Open masak opened 3 years ago
As time passes, I find myself leaning more and more strongly towards "they should both exist, and be separate".
I have two new pieces of evidence, for some very loose definition of "evidence":
Swift macros. I'd need a lot more time and headspace to be able to state clearly what I think is great about them, but... one thing they do well is to (it seems to me) interact with class declarations and their members. While this could still be phrased directly in terms of ASTs (and maybe it is?) the amazing difference compared to Lisp- and Scheme-like macros is that it doesn't feel like we're working on just syntax anymore; we're working with full awareness of the declaration structure of, say, a class declaration.
Herb Sutter's proposed C++ metaclasses (later renamed to metafunctions, if I understood it right in that keynote). The API here seems like it's in dialogue with a set of "mirror"-like objects, and something like t.add_virtual_destructor();
seems to me to be quite high-level and no longer just AST.
I think it's impossible to have a discussion about this without talking about phases and binding times. What can you see, when? Do macros and classes "appear" into existence at the same time? If macros were only concerned with syntax and parsing, they'd be considered before any kind of analysis, and classes would just be a node amongst others. If you consider that macros need to be able to interact with the MOP, you need to interleave both, but how isn't always obvious.
If you have a macro call inside of a class, should it be able to retrieve said class? Either by name or by "surrounding context"? In that case, what should the class look like? A stub, hole-y node, waiting to be completed? (that actually sounds like a quote if you get very very very creative, because it has a hole and because it shouldn't appear in the final AST).
On the other hand, if you collect macros inside of the class body and delay them (that is, after the initial declaration but before "sealing" or - to reuse Raku vocab - "composing" the class) to run them all at once, you might be able to provide a more sensible view of the class.
Early-binding languages and mop<=>macros interactions is not something that's well-researched, I think, and it kind of shows.
I think it's impossible to have a discussion about this without talking about phases and binding times.

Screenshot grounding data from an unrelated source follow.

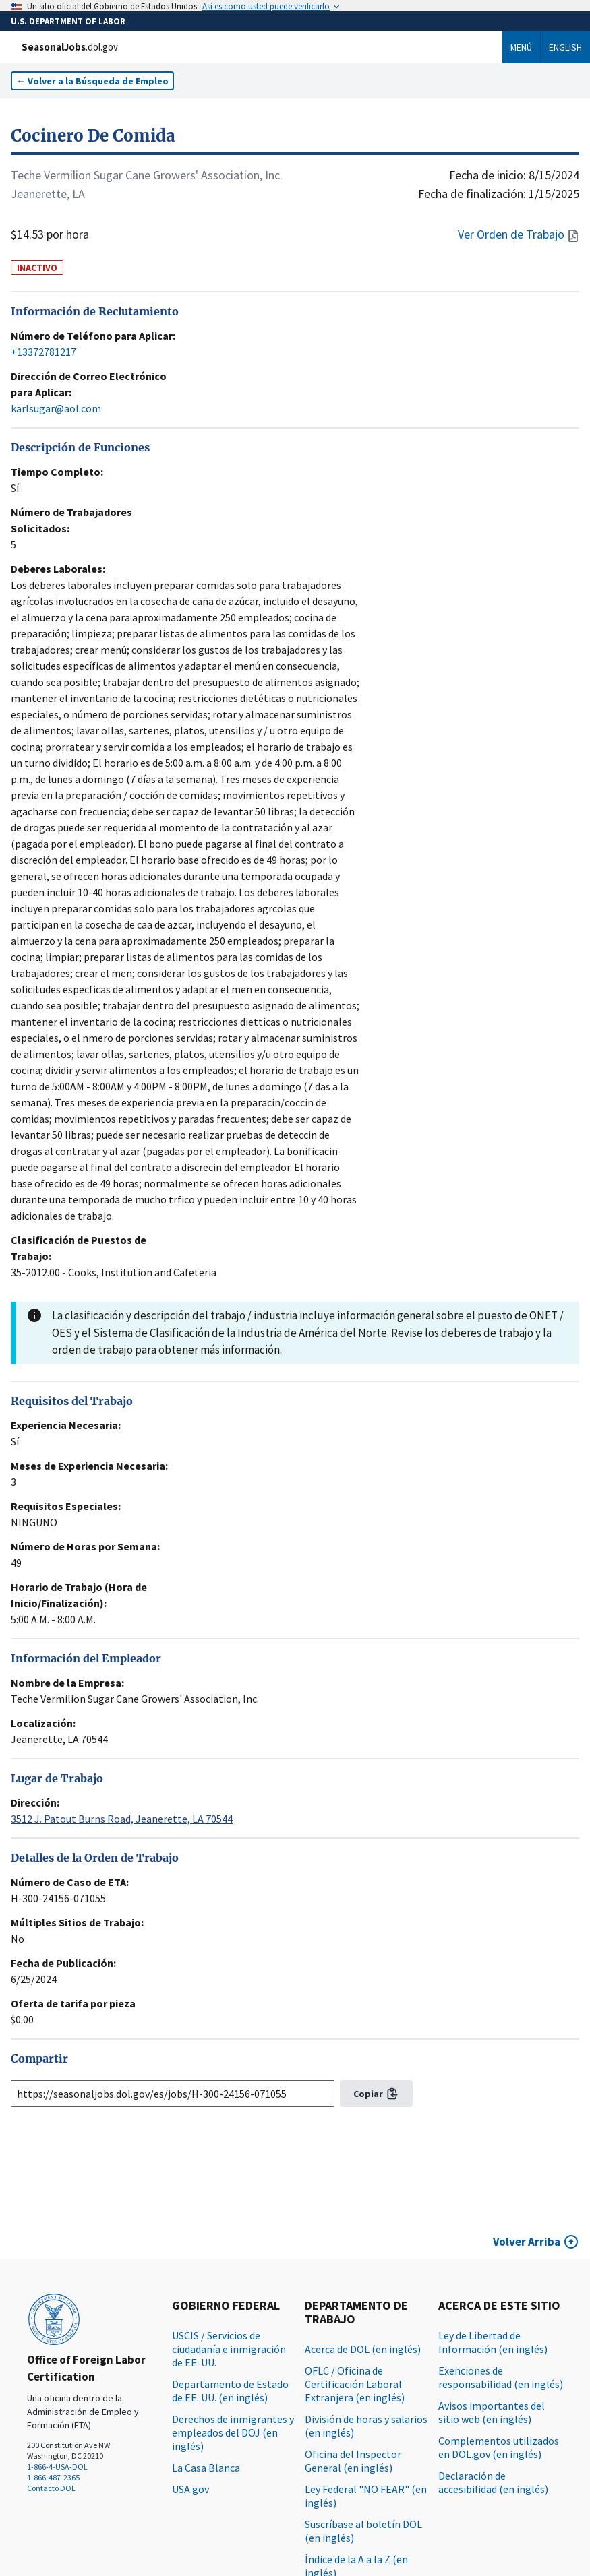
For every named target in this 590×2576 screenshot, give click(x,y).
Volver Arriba (526, 2241)
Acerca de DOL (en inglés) (363, 2349)
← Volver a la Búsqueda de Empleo (92, 81)
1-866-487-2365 (53, 2477)
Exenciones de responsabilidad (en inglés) (500, 2377)
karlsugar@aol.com (56, 408)
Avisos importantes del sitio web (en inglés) (491, 2412)
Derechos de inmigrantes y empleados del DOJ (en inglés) (233, 2432)
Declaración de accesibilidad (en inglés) (493, 2482)
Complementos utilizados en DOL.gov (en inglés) (498, 2447)
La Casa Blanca (206, 2467)
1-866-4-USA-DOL (57, 2466)
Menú (521, 47)
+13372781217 (43, 351)
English (565, 47)
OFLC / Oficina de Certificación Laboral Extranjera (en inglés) (355, 2384)
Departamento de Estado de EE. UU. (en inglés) (230, 2390)
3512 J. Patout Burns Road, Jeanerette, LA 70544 (122, 1818)
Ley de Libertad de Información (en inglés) (493, 2342)
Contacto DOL (51, 2488)
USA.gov (190, 2489)
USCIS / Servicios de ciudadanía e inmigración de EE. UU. (229, 2349)
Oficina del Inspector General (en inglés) (353, 2460)
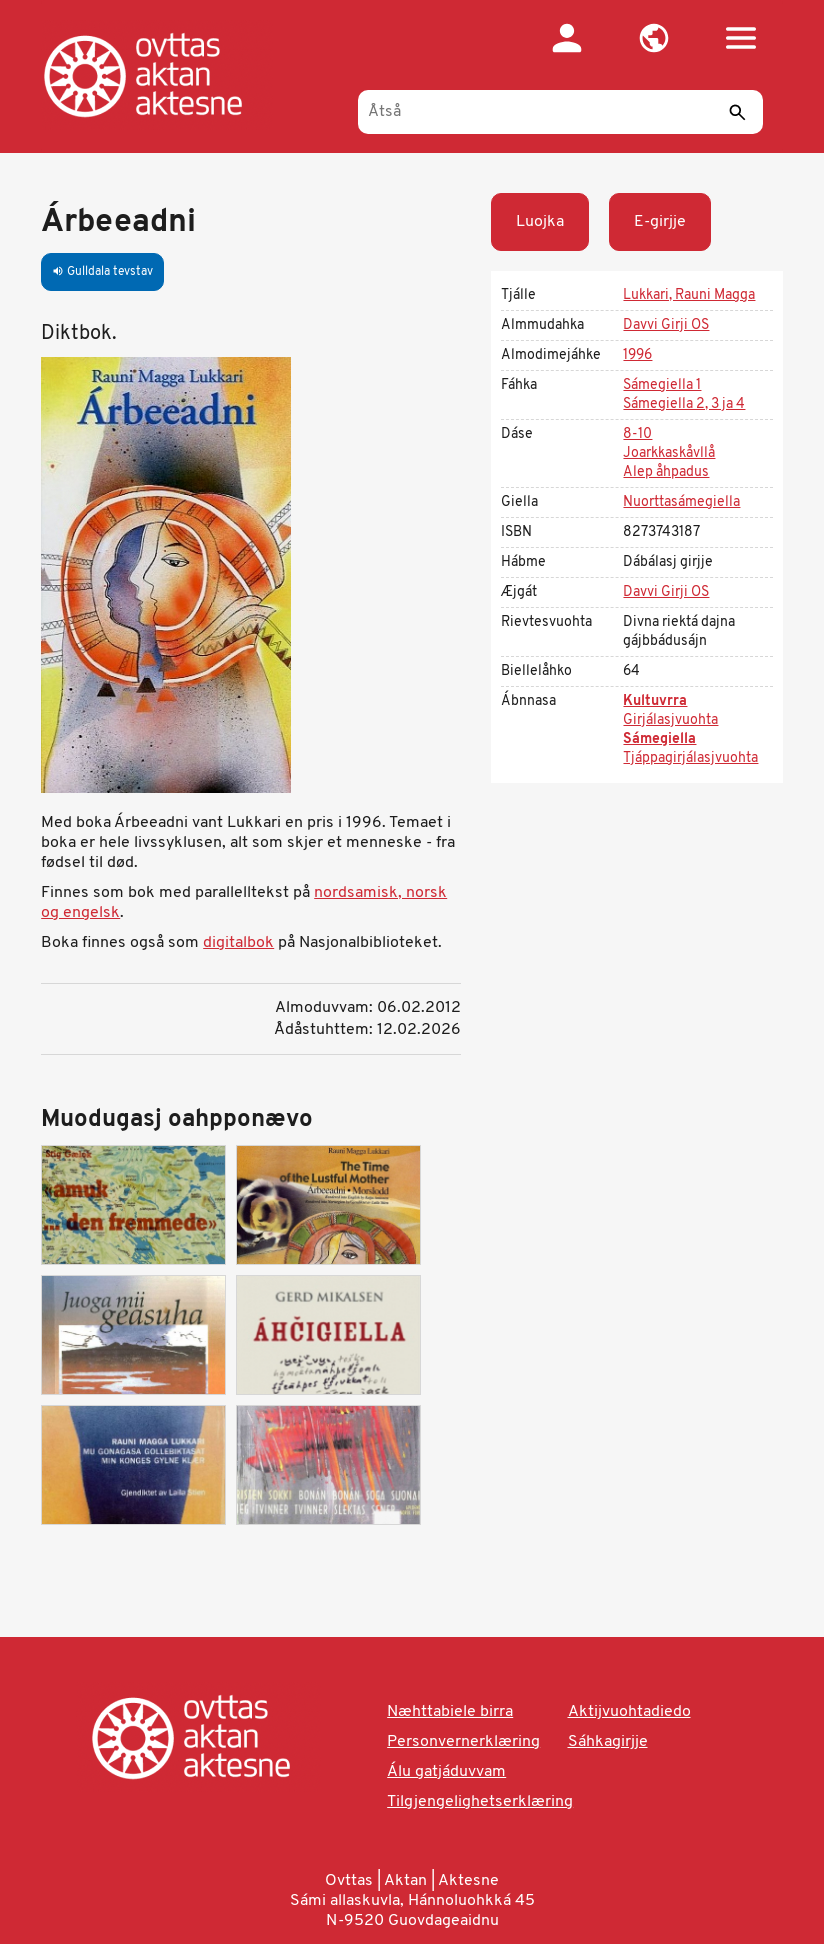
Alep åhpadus (666, 472)
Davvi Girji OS (666, 325)
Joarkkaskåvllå (669, 453)
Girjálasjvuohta (670, 720)
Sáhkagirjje (608, 1742)
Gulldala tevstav (102, 272)
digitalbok (238, 943)
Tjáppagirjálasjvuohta (690, 758)
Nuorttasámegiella (681, 502)
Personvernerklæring (463, 1742)
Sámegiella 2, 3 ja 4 (684, 404)
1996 (637, 355)
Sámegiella (659, 739)
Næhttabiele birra (450, 1712)
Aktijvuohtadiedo (629, 1712)
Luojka (540, 222)
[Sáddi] (738, 112)
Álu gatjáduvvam (446, 1772)
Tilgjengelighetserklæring (480, 1802)
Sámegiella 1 (662, 385)
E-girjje (660, 222)
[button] (654, 38)
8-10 (637, 434)
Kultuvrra (655, 701)
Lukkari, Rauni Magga (689, 295)
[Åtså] (560, 112)
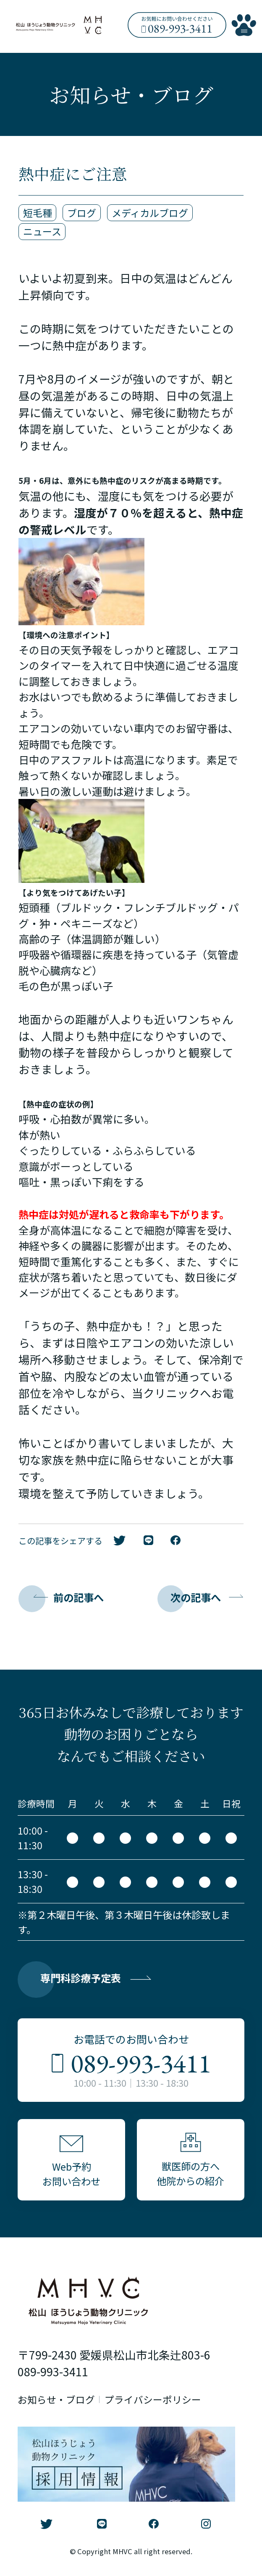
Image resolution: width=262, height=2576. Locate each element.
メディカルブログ (150, 213)
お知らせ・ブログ (56, 2402)
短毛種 (37, 213)
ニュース (42, 231)
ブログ (82, 213)
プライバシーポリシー (153, 2402)
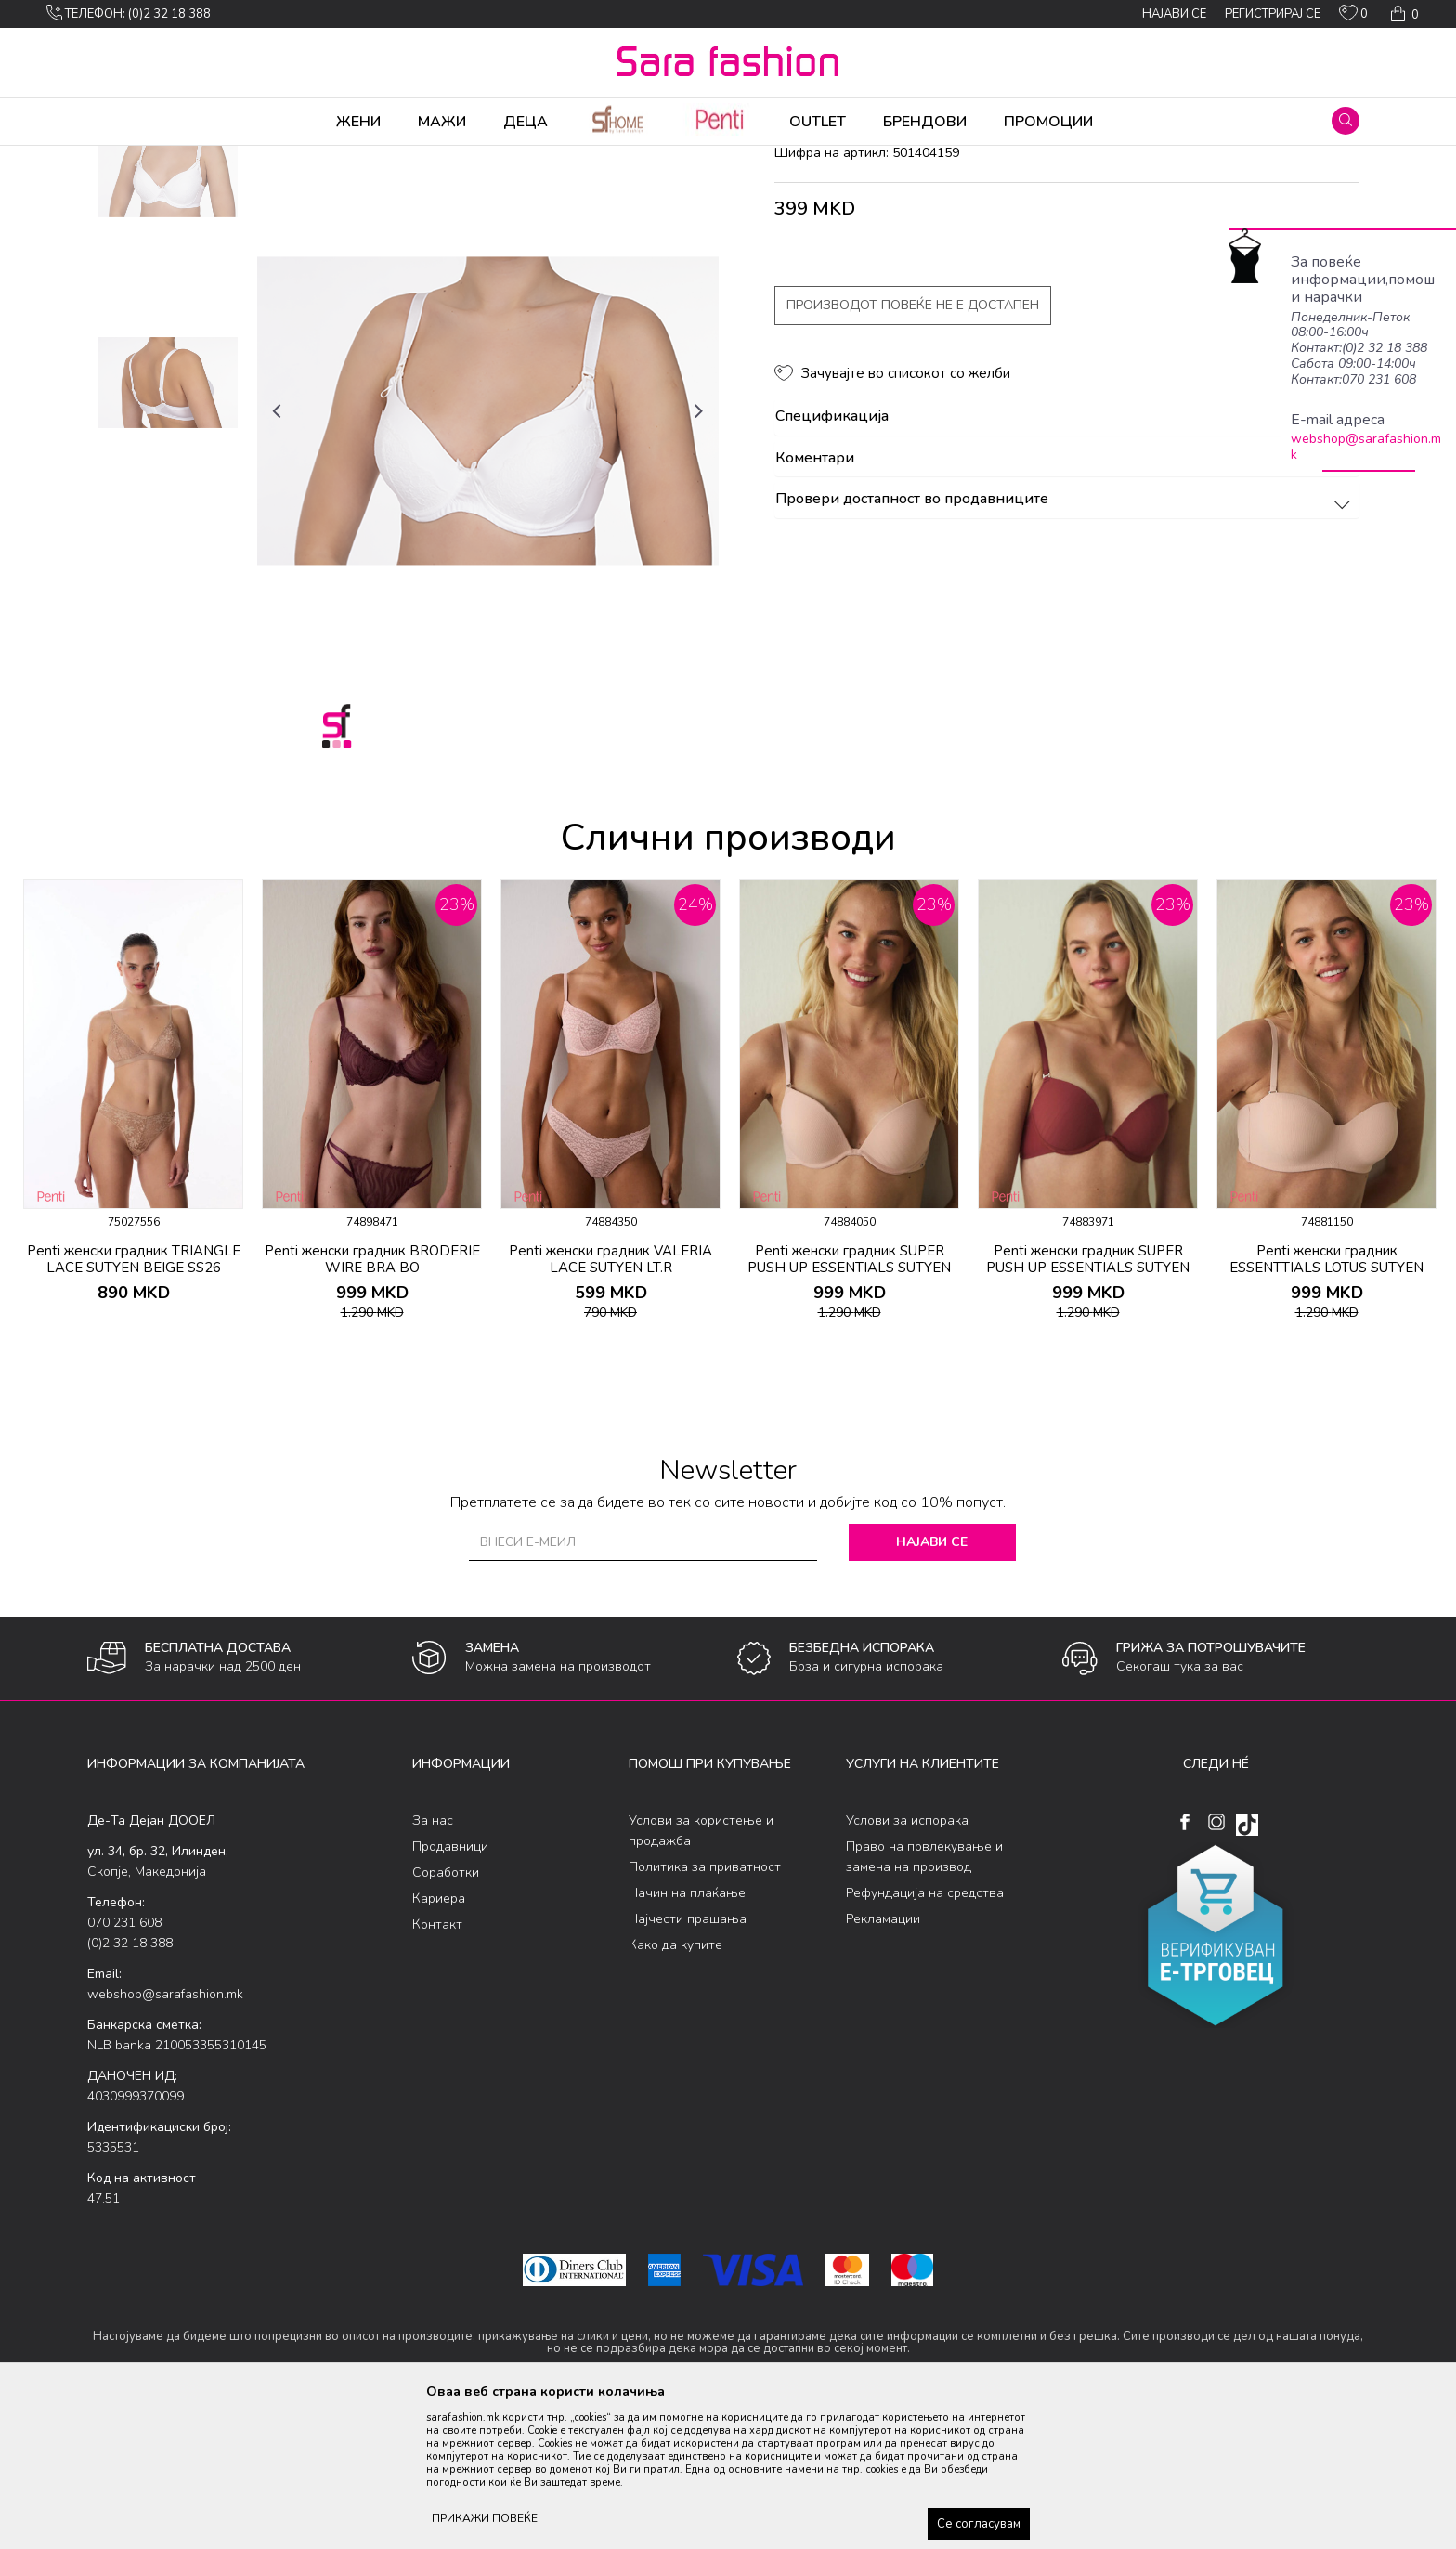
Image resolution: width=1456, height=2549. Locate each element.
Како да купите (675, 2091)
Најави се (932, 1688)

What can you see, when? Do macros and classes "appear" into existence at the same time?
I think this is the right way to approach the whole thing, yes.
I hereby declare my intention to review a few languages from the above perspective — what can you see, when? — in order to shake out some understanding from that about what modern languages actually do.
My candidate languages will be: Java, Perl 5, Raku, Python, and CLOS. The focus will be on the object metamodel, and at which exact point during the compilation process it becomes accessible.
Haxe's way of injecting fields into classes at class building time reminded me of a thing I was wondering about years ago, but never opened an issue for: if you have full access to the AST of your classes, do you also separately need a MOP? Or is a meta-object protocol the kind of thing a language has when it doesn't give you that kind of full access to the program code at an AST level?
This is not a rhetorical question where I feel I know the answer already. The ur-MOP, CLOS, came about in an language/system environment (Common Lisp) that classically gives you a ridiculous amount of access to the AST; if nothing else, that's a data point saying "no, you do need both".
And, I mean, I can see that they are somehow separate things. Maybe akin to the distinction in HTML/DOM between attributes (a syntactic concept), and properties (a semantic concept). You can toggle the
checked
property of your checkbox on and off until you're blue in the face... this does not alter the truth of what thechecked
attribute of same-said checkbox was, and will remain for the lifetime of the document. Similarly, the AST of the original program is what it is, at some point (during compilation) a MOP could essentially take over and be the "source of truth" for what a class represents, and the AST would presumably turn into a fixed, historical view of things at that point.The difference here between AST/MOP and attributes/properties, is that in Alma's case, macros (and similar "macro-ish" transformations) introduce the notion of changing the document directly, possibly making a separate MOP level moot.
On the other hand, ASTs are always beholden, to some extent, to the syntax they came from. A MOP can be more its own thing, with its own non-hierarchical structures. On the third hand, an AST could be that too, for some wider definition of AST. (See, as usual, IntelliJ's PSI.)
So, I don't know. I suspect this is a hard question because not enough people have been asking it, and not enough people have been looking for answers. Either that, or I haven't run into those people and their answers yet.